Output each record below exactly. No images go in the copy.

=== Available records ===

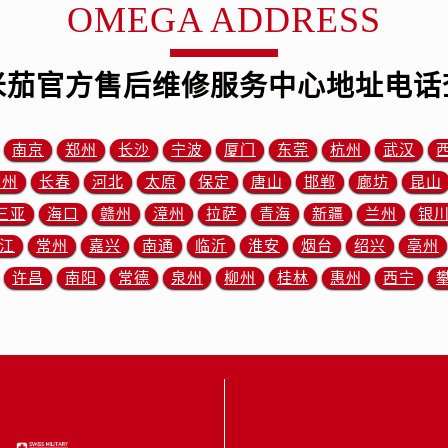
米茄售后服务中心（需提前预约）
OMEGA ADDRESS
霍洛街欧米茄售后服务中心（需提前预约）
央街欧米茄售后服务中心（需提前预约）
米茄官方售后维修服务中心地址电话
街欧米茄售后服务中心（需提前预约）
路欧米茄售后服务中心（需提前预约）
大街欧米茄售后服务中心（需提前预约）
南京
郑州
长沙
宁波
厦门
东莞
杭州
武汉
市光明街与额尔敦路交叉口欧米茄售后服务中心（需提前预约）
苏州
长春
河北
太原
保定
唐山
邯郸
廊坊
昆山
安大街欧米茄售后服务中心（需提前预约）
三亚
海口
赣州
漳州
拉萨
青海
新疆
兰州
银
后服务中心（需提前预约）
江
常州
嘉兴
南通
临沂
淮安
烟台
绍兴
亳州
服务中心（需提前预约）
许昌
南阳
常德
泉州
柳州
桂林
惠州
西宁
后服务中心（需提前预约）
后服务中心（需提前预约）
街交叉口欧米茄售后服务中心（需提前预约）
街交汇处欧米茄售后服务中心（需提前预约）
南路交叉口欧米茄售后服务中心（需提前预约）
道交叉口欧米茄售后服务中心（需提前预约）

===

Your solution
米茄售后服务中心（需提前预约）
OMEGA ADDRESS
霍洛街欧米茄售后服务中心（需提前预约）
央街欧米茄售后服务中心（需提前预约）
米茄官方售后维修服务中心地址电话
街欧米茄售后服务中心（需提前预约）
路欧米茄售后服务中心（需提前预约）
大街欧米茄售后服务中心（需提前预约）
南京
郑州
长沙
宁波
厦门
东莞
杭州
武汉
市光明街与额尔敦路交叉口欧米茄售后服务中心（需提前预约）
苏州
长春
河北
太原
保定
唐山
邯郸
廊坊
昆山
安大街欧米茄售后服务中心（需提前预约）
三亚
海口
赣州
漳州
拉萨
青海
新疆
兰州
银
后服务中心（需提前预约）
江
常州
嘉兴
南通
临沂
淮安
烟台
绍兴
亳州
服务中心（需提前预约）
许昌
南阳
常德
泉州
柳州
桂林
惠州
西宁
后服务中心（需提前预约）
后服务中心（需提前预约）
街交叉口欧米茄售后服务中心（需提前预约）
街交汇处欧米茄售后服务中心（需提前预约）
南路交叉口欧米茄售后服务中心（需提前预约）
道交叉口欧米茄售后服务中心（需提前预约）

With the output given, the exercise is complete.